Peter said:
Hi Deveno,
Just been reflecting on your post ...
You begin by assuming the D&F definition of an R-algebra is true ... with the aim of showing the Cohn definition to follow ... so you write:
" ... ... Suppose we have a ring $A$ together with a ring-homomorphism that preserves unity $f: R \to A$. ... ..."
BUT ... then you write:
" ... ... Let us define an action of $R$ upon $A$ by:
$r \cdot a = f(r)a$. ... ... "
and then derive the conditions of the Cohn definition ... ... So ... then ... ? ... it seems that the Cohn definition only follows from the D&F definition if we assume the action as defined ...My question is, then, shouldn't the action be added to the D&F definition ... that is shouldn't the action you have defined be part of the D&F definition of an R-algebra ...
Hope you can clarify this issue/question ...
Peter
Dummit & Foote write:"If $A$ is an $R$-algebra it is easy to check that a natural left and right (unital) $R$-module structure defined by $r\cdot a = a \cdot r = f(r)a$, where $f(r)a$ is just the multiplication in the ring $A$..."
They later go on to write that other actions ARE possible, and so they ARE including this specific action in the definition:
"...but unless otherwise stated, this natural action on an algebra will be assumed."
Peter said:
Hi Deveno,
Further reflecting on your post above ... I need some further help ...

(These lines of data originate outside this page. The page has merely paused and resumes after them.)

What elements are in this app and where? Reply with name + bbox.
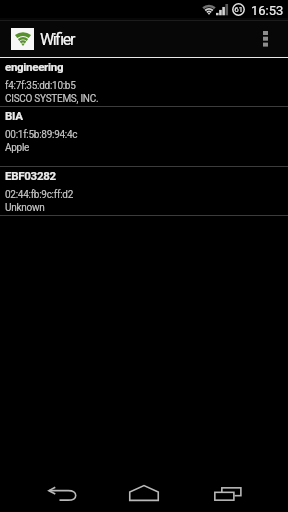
staticText: Wifier <box>40 30 75 49</box>
staticText: BIA <box>5 109 23 122</box>
staticText: 61 <box>234 5 243 14</box>
staticText: 02:44:fb:9c:ff:d2 <box>5 189 73 201</box>
staticText: CISCO SYSTEMS, INC. <box>5 93 99 105</box>
staticText: Unknown <box>5 202 45 214</box>
staticText: f4:7f:35:dd:10:b5 <box>5 80 76 92</box>
button[interactable]: engineering <box>0 58 288 106</box>
staticText: engineering <box>5 60 64 73</box>
button[interactable]: Home <box>121 473 167 512</box>
staticText: 16:53 <box>251 3 284 18</box>
button[interactable]: Recent apps <box>205 474 251 512</box>
button[interactable]: Back <box>38 474 85 512</box>
button[interactable]: EBF03282 <box>0 167 288 215</box>
button[interactable]: BIA <box>0 107 288 166</box>
staticText: EBF03282 <box>5 169 56 182</box>
staticText: 00:1f:5b:89:94:4c <box>5 129 78 141</box>
staticText: Apple <box>5 142 30 154</box>
button[interactable]: More options <box>246 18 288 57</box>
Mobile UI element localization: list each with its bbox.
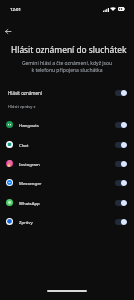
staticText: 12:01 [10,6,21,12]
staticText: Gemini hlásí a čte oznámení, když jsou k… [20,60,114,73]
button[interactable]: Hlásit oznámení [0,85,134,100]
staticText: Chat [19,142,29,148]
button[interactable]: Hangouts [0,115,134,134]
button[interactable]: Zapnuto [115,200,127,206]
staticText: Hlásit oznámení [8,90,42,96]
button[interactable]: Zprávy [0,212,134,231]
button[interactable]: WhatsApp [0,193,134,212]
staticText: Hlásit oznámení do sluchátek [11,44,127,55]
button[interactable]: Chat [0,135,134,154]
staticText: Zprávy [19,219,33,225]
button[interactable]: Zpět [1,24,15,38]
button[interactable]: Zapnuto [115,122,127,128]
button[interactable]: Zapnuto [115,180,127,186]
button[interactable]: Zapnuto [115,161,127,167]
staticText: Hangouts [19,122,39,128]
button[interactable]: Zapnuto [115,219,127,225]
button[interactable]: Zapnuto [115,90,127,96]
staticText: WhatsApp [19,200,40,206]
staticText: Messenger [19,180,42,186]
button[interactable]: Messenger [0,173,134,192]
button[interactable]: Instagram [0,154,134,173]
button[interactable]: Zapnuto [115,142,127,148]
staticText: Instagram [19,161,40,167]
staticText: Hlásit zprávy z [8,104,36,110]
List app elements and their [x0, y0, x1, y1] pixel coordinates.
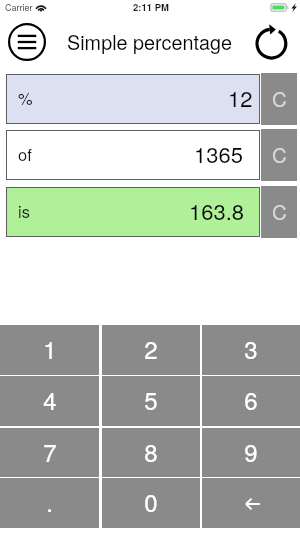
- button[interactable]: 9: [202, 428, 300, 477]
- button[interactable]: 5: [102, 376, 200, 426]
- staticText: %: [18, 86, 33, 110]
- button[interactable]: C: [261, 73, 297, 125]
- staticText: Simple percentage: [67, 27, 233, 55]
- staticText: C: [272, 196, 287, 225]
- button[interactable]: is: [6, 187, 260, 237]
- button[interactable]: C: [261, 186, 297, 238]
- staticText: 12: [228, 82, 253, 114]
- staticText: 2: [144, 331, 158, 365]
- button[interactable]: Reset: [252, 24, 292, 64]
- button[interactable]: C: [261, 129, 297, 181]
- staticText: C: [272, 83, 287, 112]
- button[interactable]: 8: [102, 428, 200, 477]
- button[interactable]: 0: [102, 478, 200, 528]
- staticText: 1365: [194, 138, 243, 170]
- staticText: is: [18, 199, 30, 223]
- button[interactable]: .: [0, 478, 99, 528]
- button[interactable]: 6: [202, 376, 300, 426]
- button[interactable]: 7: [0, 428, 99, 477]
- staticText: 3: [244, 331, 258, 365]
- button[interactable]: Menu: [8, 23, 46, 61]
- staticText: 7: [43, 434, 57, 468]
- staticText: 4: [43, 382, 57, 416]
- staticText: 5: [144, 382, 158, 416]
- button[interactable]: 3: [202, 325, 300, 375]
- staticText: 8: [144, 434, 158, 468]
- staticText: Carrier: [5, 1, 33, 14]
- other: Backspace: [202, 478, 300, 528]
- staticText: of: [18, 142, 32, 166]
- button[interactable]: 2: [102, 325, 200, 375]
- button[interactable]: of: [6, 130, 260, 180]
- staticText: 2:11 PM: [133, 0, 169, 14]
- staticText: 163.8: [189, 195, 245, 227]
- button[interactable]: %: [6, 74, 260, 124]
- button[interactable]: Backspace: [202, 478, 300, 528]
- staticText: 6: [244, 382, 258, 416]
- button[interactable]: 1: [0, 325, 99, 375]
- staticText: .: [46, 484, 53, 518]
- staticText: 1: [43, 331, 57, 365]
- staticText: C: [272, 139, 287, 168]
- button[interactable]: 4: [0, 376, 99, 426]
- staticText: 0: [144, 484, 158, 518]
- staticText: 9: [244, 434, 258, 468]
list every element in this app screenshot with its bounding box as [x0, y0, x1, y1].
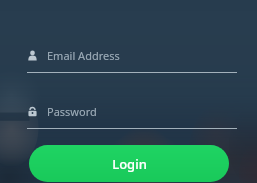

I am having real trouble following exactly what you mean when you write:
" ... ... EDIT: you may notice that LA.1 is conspicuously absent from showing the "LA" axioms imply the "homomorphism" axioms. It's there, but it's "hidden" in the fact that $R$ and $A$ are both RINGS.
$r\cdot (a+b) = (r\cdot a) + (r \cdot b)$ means that the map $r \mapsto r\cdot (-)$ is a map from $(R,+) \to \text{Hom}(A,A)$ (here the hom-set is considering $A$ as merely an abelian group).
This is part of what makes $A$ an $R$-module. ... ... ..."
What do you mean by "the map $r \mapsto r\cdot (-)$ is a map from $(R,+) \to \text{Hom}(A,A)$"?
Can you expand or explain further ...
Not quite sure where the map $r \mapsto r\cdot (-)$ came from, nor its meaning and relevance to LA.1...
Hope you can find a way to expand what you have said ...
Peter
To explain this, I am going to have to take a BIG detour.
Let's say you have a set, say $X$. there is a "natural" way to form a monoid associated with $X$ called the
monoid of transformations of X, let's call it $T(X)$. What we do is form the set of all FUNCTIONS (set-morphisms) $X \to X$.
The operation of functional composition is associative, and possesses an identity, the identity function $1_X$ given by:
$1_X(x) = x$ for all $x \in X$.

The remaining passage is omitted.